More than a narrowly focused biography, Atlas` book will be almost as much about Bellow`s world as about the novelist himself, a sociocultural history, reminiscent of Irving Howe`s ”World of Our Fathers,” which tracks the Jewish exodus from Europe to the East Coast, then to the Midwest. ”I`ve always wanted to tell the story of what it was like to grow up Jewish in Chicago,” he said.

Intimidating research

Atlas is less intimidated by Bellow than by the mountain of research awaiting him at the University of Chicago`s Regenstein Library, where Bellow`s manuscripts, letters and papers are stored. ”The index to the Bellow collection alone runs 140 pages,” said Atlas, who listed among the treasures an unpublished novel about the cult Chicago writer Isaac Rosenfeld and 6,000 pages of Bellow`s early drafts for ”Mr. Sammler`s Planet.”

”The enviable thing about Bellow`s life,” Atlas said, ”is that it has a social coherence that is rare these days. Bellow and his cronies all grew up and stayed in Chicago. This is one of the great stories of our time, and it deserves to be told in as complete and accurate a way as it can.”

For that and other reasons, Atlas is in no hurry to finish his biography. Though his contract with Random House calls for a manuscript in four years, Atlas expects it will take him a decade, a prospect that doesn`t cause him any anxiety. ”What interests me is living this book,” he said, ”the chance to spend time among Bellow`s work and his friends. I can`t imagine sitting down and actually writing it.”

No gossipy profile

Mimi Swartz would welcome the chance to spend some time with Bellow and his friends, too, for her Esquire story, but she`s mystified by the stone wall that surrounds the author. ”People have talked to me,” she said, ”but it`s been more difficult than I thought. And they didn`t want to be identified.”

Though the Esquire article was partly occasioned by news of Bellow`s fifth marriage, to Janice Friedman, a 31-year-old doctoral student at the University of Chicago, Swartz said she had no intention of writing a gossipy profile of the author, but one that concentrates as much on his work as his life.

Swartz speculated that the ”misunderstanding” may be the result of Esquire`s notorious sex survey, which is not connected with her article. Or it may be because she`s identified with her last effort for the magazine, about the popularity of vibrators. ”But that was a business story, not a sex story,” said Swartz, who took a leave from her job as senior editor at Texas Monthly to undertake the Esquire assignment.

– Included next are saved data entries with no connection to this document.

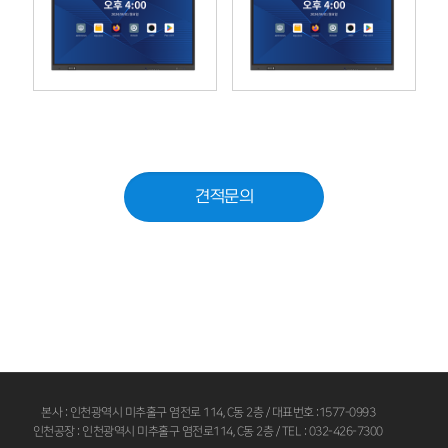
견적문의
본사 : 인천광역시 미추홀구 염전로 114, C동 2층 / 대표번호 :1577-0993
인천공장 : 인천광역시 미추홀구 염전로114, C동 2층 / TEL : 032-426-7300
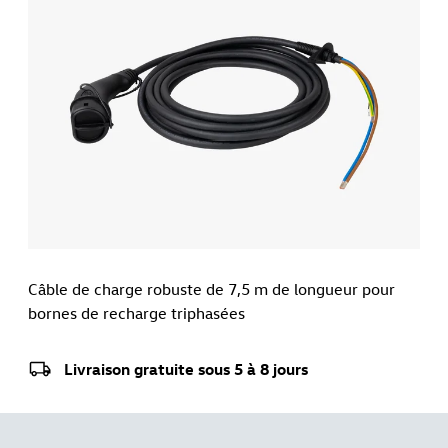
Câble de charge robuste de 7,5 m de longueur pour
bornes de recharge triphasées
Livraison gratuite sous 5 à 8 jours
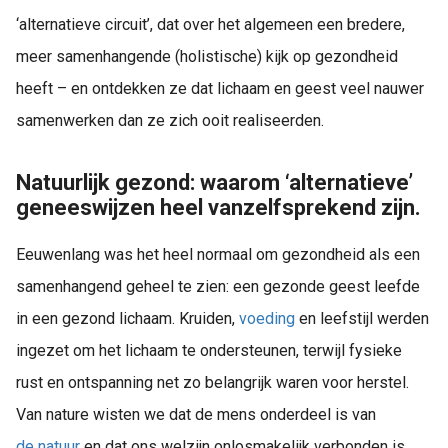
‘alternatieve circuit’, dat over het algemeen een bredere,
meer samenhangende (holistische) kijk op gezondheid
heeft – en ontdekken ze dat lichaam en geest veel nauwer
samenwerken dan ze zich ooit realiseerden.
Natuurlijk gezond: waarom ‘alternatieve’
geneeswijzen heel vanzelfsprekend zijn.
Eeuwenlang was het heel normaal om gezondheid als een
samenhangend geheel te zien: een gezonde geest leefde
in een gezond lichaam. Kruiden,
voeding
en leefstijl werden
ingezet om het lichaam te ondersteunen, terwijl fysieke
rust en ontspanning net zo belangrijk waren voor herstel.
Van nature wisten we dat de mens onderdeel is van
de natuur
en dat ons welzijn onlosmakelijk verbonden is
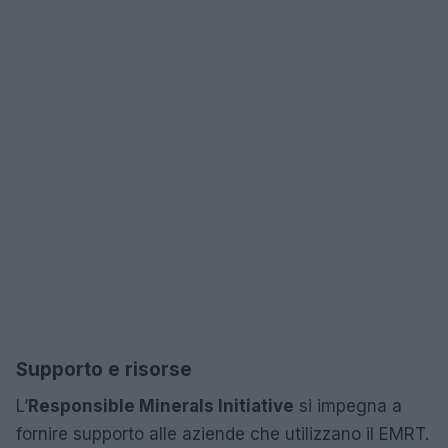
Supporto e risorse
L’
Responsible Minerals Initiative
si impegna a
fornire supporto alle aziende che utilizzano il EMRT.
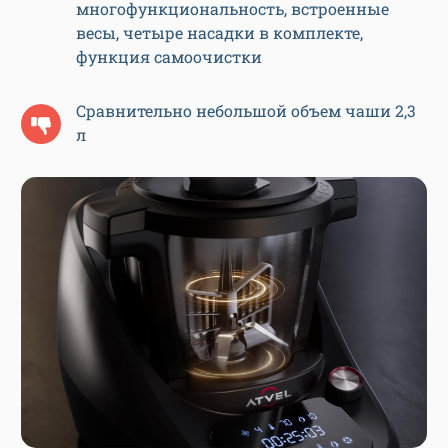
многофункциональность, встроенные
весы, четыре насадки в комплекте,
функция самоочистки
Сравнительно небольшой объем чаши 2,3
л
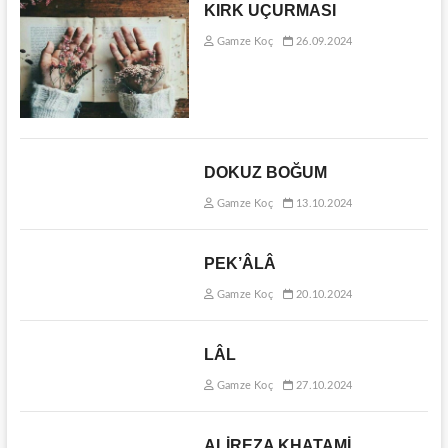
KIRK UÇURMASI
Gamze Koç
26.09.2024
DOKUZ BOĞUM
Gamze Koç
13.10.2024
PEK’ÂLÂ
Gamze Koç
20.10.2024
LÂL
Gamze Koç
27.10.2024
ALİREZA KHATAMİ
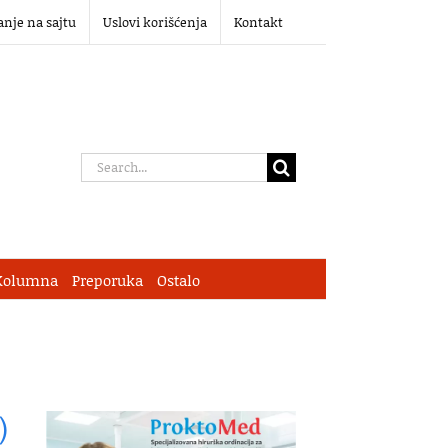
anje na sajtu
Uslovi korišćenja
Kontakt
Search
for:
Kolumna
Preporuka
Ostalo
)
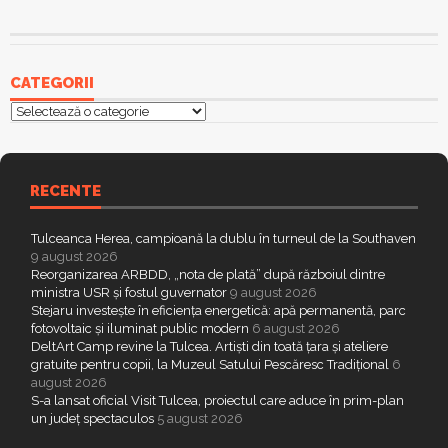
CATEGORII
Categorii
RECENTE
Tulceanca Herea, campioană la dublu în turneul de la Southaven
9 august 2026
Reorganizarea ARBDD, „nota de plată” după războiul dintre
ministra USR și fostul guvernator
9 august 2026
Stejaru investește în eficiența energetică: apă permanentă, parc
fotovoltaic și iluminat public modern
6 august 2026
DeltArt Camp revine la Tulcea. Artiști din toată țara și ateliere
gratuite pentru copii, la Muzeul Satului Pescăresc Tradițional
6
august 2026
S-a lansat oficial Visit Tulcea, proiectul care aduce în prim-plan
un județ spectaculos
5 august 2026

If the Esquire story does have to be scrubbed, Swartz might take small consolation in the example of Liela Goldman, founder of the Saul Bellow Journal. While she normally confines the semiannual magazine to academic matters, Goldman did put together a ”personal” issue for Bellow`s 70th birthday in 1985. But when she solicited contributions from friends, Goldman found they were extremely reluctant to get involved, ”fearful of the wrath of Bellow.”

As a result, Goldman won`t do a tribute to Bellow on his 75th birthday in June. ”I had such trouble the first time that it seemed self-defeating to even try,” said the editor, who`ll stick to more cerebral and impersonal topics, like the recently published lecture, ”Saul Bellow and the Values of the Western World,” by Brigitte Scheer-Schaezler.

As for Bellow himself, it`s not as if he has grave objections to biographies of writers, only those of living writers that try to wrap up their subjects ”with an air of finality.”

”It`s like saying, `This is the closing round of a fight, it`s going to be over by the next bell, you might as well talk to the guy,` ” he said.

”But that`s not the way I feel. I don`t think the game is over till it`s over. So I do drag my feet a bit, but it`s not out of ill will. My attitude is, I`m busy, let me be. I`m still struggling, battling, fighting, whatever you want to call it, to get it right. I haven`t hung up my gloves yet.”